Airlines are wary of holding back on plane orders because the waiting times for the most popular jets made by Boeing and Airbus are already years-long.
“It’s very hard to get new aircraft now,” Joyce said.
Qantas’s order marks its third major plane purchase in less than two years. In late 2021, it unveiled a multibillion dollar deal with Airbus to replace its short-range Boeing domestic workhorses. Months later, Qantas ordered a dozen ultra-long-range Airbus A350-1000s for direct flights connecting Australia’s east coast with New York and London — some of the world’s longest hauls — due to start in late 2025.
Read More: Qantas Revives Plan for World’s Longest Direct Flights
Air New Zealand’s new purchase means the airline has 16 aircraft — eight Boeing 787 Dreamliners, six Airbus A321s and two ATR72s — scheduled for delivery between 2024 and 2028.

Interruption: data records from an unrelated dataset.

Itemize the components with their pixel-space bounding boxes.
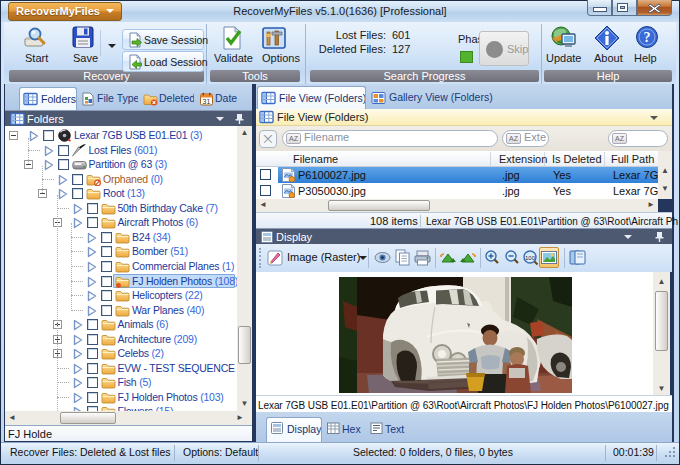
svg-text:?: ? bbox=[644, 30, 651, 45]
svg-text:100: 100 bbox=[525, 255, 536, 261]
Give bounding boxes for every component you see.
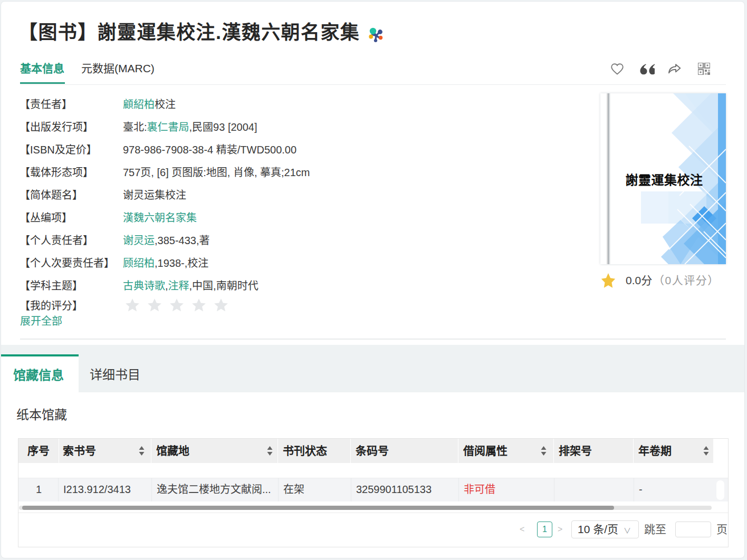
svg-text:謝靈運集校注: 謝靈運集校注 <box>626 173 703 187</box>
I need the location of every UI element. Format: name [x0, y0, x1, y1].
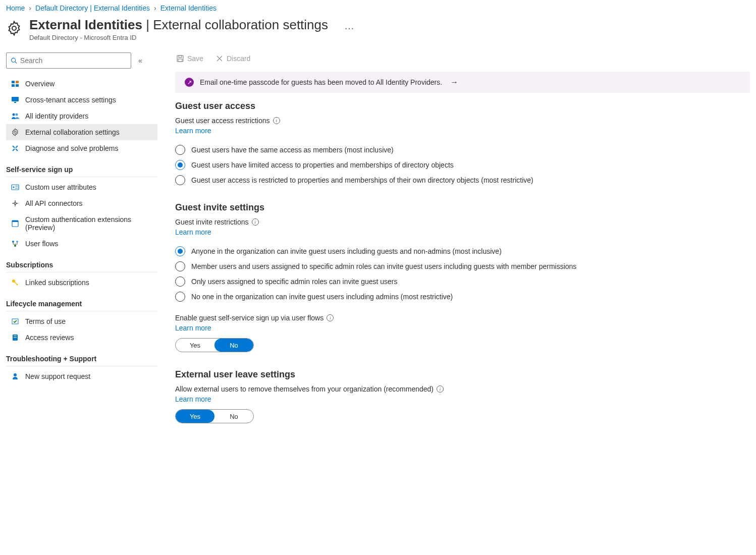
key-icon	[11, 279, 19, 287]
breadcrumb-directory[interactable]: Default Directory | External Identities	[35, 4, 150, 12]
people-icon	[11, 112, 19, 120]
section-title: External user leave settings	[175, 369, 750, 380]
sidebar-item-user-flows[interactable]: User flows	[6, 236, 157, 252]
svg-point-0	[12, 26, 16, 30]
radio-label: No one in the organization can invite gu…	[191, 293, 453, 301]
radio-label: Guest users have the same access as memb…	[191, 146, 394, 154]
sidebar-item-cross-tenant[interactable]: Cross-tenant access settings	[6, 92, 157, 108]
radio-label: Member users and users assigned to speci…	[191, 262, 576, 270]
search-box[interactable]	[6, 52, 131, 69]
learn-more-link[interactable]: Learn more	[175, 228, 211, 236]
sidebar-item-terms[interactable]: Terms of use	[6, 313, 157, 329]
svg-rect-8	[14, 102, 16, 103]
book-icon	[11, 334, 19, 342]
field-label: Enable guest self-service sign up via us…	[175, 314, 323, 322]
window-icon	[11, 219, 19, 228]
page-subtitle: Default Directory - Microsoft Entra ID	[29, 34, 355, 41]
sidebar-item-label: Access reviews	[25, 334, 74, 342]
toggle-external-leave[interactable]: Yes No	[175, 409, 254, 423]
info-icon[interactable]: i	[273, 117, 280, 124]
arrow-right-icon: →	[450, 78, 458, 87]
radio-guest-invite-1[interactable]: Member users and users assigned to speci…	[175, 261, 750, 271]
learn-more-link[interactable]: Learn more	[175, 324, 211, 332]
search-input[interactable]	[20, 57, 127, 65]
toggle-no[interactable]: No	[214, 339, 253, 352]
title-sub: External collaboration settings	[153, 17, 328, 32]
sidebar-item-custom-attributes[interactable]: Custom user attributes	[6, 179, 157, 195]
toggle-self-service[interactable]: Yes No	[175, 338, 254, 352]
sidebar-item-label: User flows	[25, 240, 58, 248]
sidebar-item-auth-extensions[interactable]: Custom authentication extensions (Previe…	[6, 211, 157, 236]
sidebar-item-label: Terms of use	[25, 317, 66, 325]
radio-guest-invite-3[interactable]: No one in the organization can invite gu…	[175, 292, 750, 302]
svg-rect-7	[12, 97, 19, 101]
svg-point-1	[12, 58, 16, 62]
sidebar: « Overview Cross-tenant access settings …	[6, 52, 157, 440]
radio-guest-access-2[interactable]: Guest user access is restricted to prope…	[175, 175, 750, 185]
flow-icon	[11, 240, 19, 248]
radio-guest-access-1[interactable]: Guest users have limited access to prope…	[175, 160, 750, 170]
save-label: Save	[187, 54, 203, 63]
sidebar-item-overview[interactable]: Overview	[6, 76, 157, 92]
sidebar-item-label: All identity providers	[25, 112, 88, 120]
close-icon	[215, 54, 224, 63]
sidebar-item-access-reviews[interactable]: Access reviews	[6, 329, 157, 346]
sidebar-item-diagnose[interactable]: Diagnose and solve problems	[6, 140, 157, 156]
overview-icon	[11, 80, 19, 88]
svg-point-16	[14, 202, 16, 204]
sidebar-item-label: Linked subscriptions	[25, 279, 89, 287]
collapse-sidebar-button[interactable]: «	[138, 57, 142, 65]
title-separator: |	[142, 17, 153, 32]
sidebar-item-identity-providers[interactable]: All identity providers	[6, 108, 157, 124]
discard-button[interactable]: Discard	[214, 52, 251, 65]
info-icon[interactable]: i	[327, 314, 334, 321]
page-header: External Identities | External collabora…	[6, 17, 750, 41]
svg-point-10	[16, 114, 18, 116]
svg-rect-25	[14, 336, 17, 336]
info-icon[interactable]: i	[252, 218, 259, 226]
radio-icon	[175, 276, 185, 287]
breadcrumb-home[interactable]: Home	[6, 4, 25, 12]
breadcrumb-current[interactable]: External Identities	[160, 4, 217, 12]
radio-icon	[175, 175, 185, 185]
sidebar-group-troubleshoot: Troubleshooting + Support	[6, 346, 157, 366]
toggle-yes[interactable]: Yes	[176, 339, 214, 352]
svg-rect-6	[16, 84, 19, 87]
info-icon[interactable]: i	[437, 385, 444, 393]
discard-label: Discard	[227, 54, 250, 63]
svg-rect-5	[12, 84, 15, 87]
sidebar-item-support-request[interactable]: New support request	[6, 368, 157, 384]
gear-icon	[11, 128, 19, 136]
radio-icon	[175, 160, 185, 170]
more-actions-button[interactable]: …	[344, 20, 355, 32]
rocket-icon: ↗	[185, 78, 194, 87]
svg-point-21	[14, 245, 16, 247]
radio-icon	[175, 145, 185, 155]
wrench-icon	[11, 144, 19, 152]
svg-point-9	[13, 114, 15, 116]
svg-rect-30	[178, 59, 182, 62]
sidebar-item-linked-subscriptions[interactable]: Linked subscriptions	[6, 274, 157, 291]
svg-rect-3	[12, 81, 15, 83]
sidebar-item-label: All API connectors	[25, 199, 83, 207]
page-title: External Identities | External collabora…	[29, 17, 328, 33]
radio-label: Only users assigned to specific admin ro…	[191, 278, 398, 286]
sidebar-item-external-collab[interactable]: External collaboration settings	[6, 124, 157, 140]
banner-text: Email one-time passcode for guests has b…	[200, 78, 442, 86]
radio-label: Guest users have limited access to prope…	[191, 161, 454, 169]
content: Save Discard ↗ Email one-time passcode f…	[157, 52, 750, 440]
radio-guest-invite-0[interactable]: Anyone in the organization can invite gu…	[175, 246, 750, 256]
save-button[interactable]: Save	[175, 52, 204, 65]
radio-guest-access-0[interactable]: Guest users have the same access as memb…	[175, 145, 750, 155]
info-banner[interactable]: ↗ Email one-time passcode for guests has…	[175, 72, 750, 93]
radio-guest-invite-2[interactable]: Only users assigned to specific admin ro…	[175, 276, 750, 287]
learn-more-link[interactable]: Learn more	[175, 127, 211, 135]
section-external-leave: External user leave settings Allow exter…	[175, 369, 750, 423]
toggle-no[interactable]: No	[214, 410, 253, 423]
toggle-yes[interactable]: Yes	[176, 410, 214, 423]
sidebar-item-api-connectors[interactable]: All API connectors	[6, 195, 157, 211]
learn-more-link[interactable]: Learn more	[175, 395, 211, 403]
radio-icon	[175, 246, 185, 256]
svg-rect-29	[179, 56, 182, 58]
svg-line-2	[15, 62, 17, 63]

Post-Covid demand for seats has been fueling concerns about the soaring cost of air travel. Still, Air New Zealand CEO Greg Foran said that while the extra capacity afforded by the new planes will help ease pressure on fares, there’s little chance of a return to the pre-coronavirus prices of 2019.
“Flying continues to be in high demand, both here and around the world, and it means prices have been higher than usual,” he said. “Our costs continue to rise significantly in many areas, and the reality is that airfares are unlikely to return to pre-pandemic levels.”
Auckland Airport, New Zealand’s main gateway, on Thursday announced its first underlying profit and dividend in three years. In the 12 months ended June, passengers jumped 183% to 15.9 million, the airport said.
The airport said trans-Tasman capacity is back to 96% of pre-pandemic capacity, while flying between Auckland and North America is set to exceed 2019 levels during the southern hemisphere’s summer season.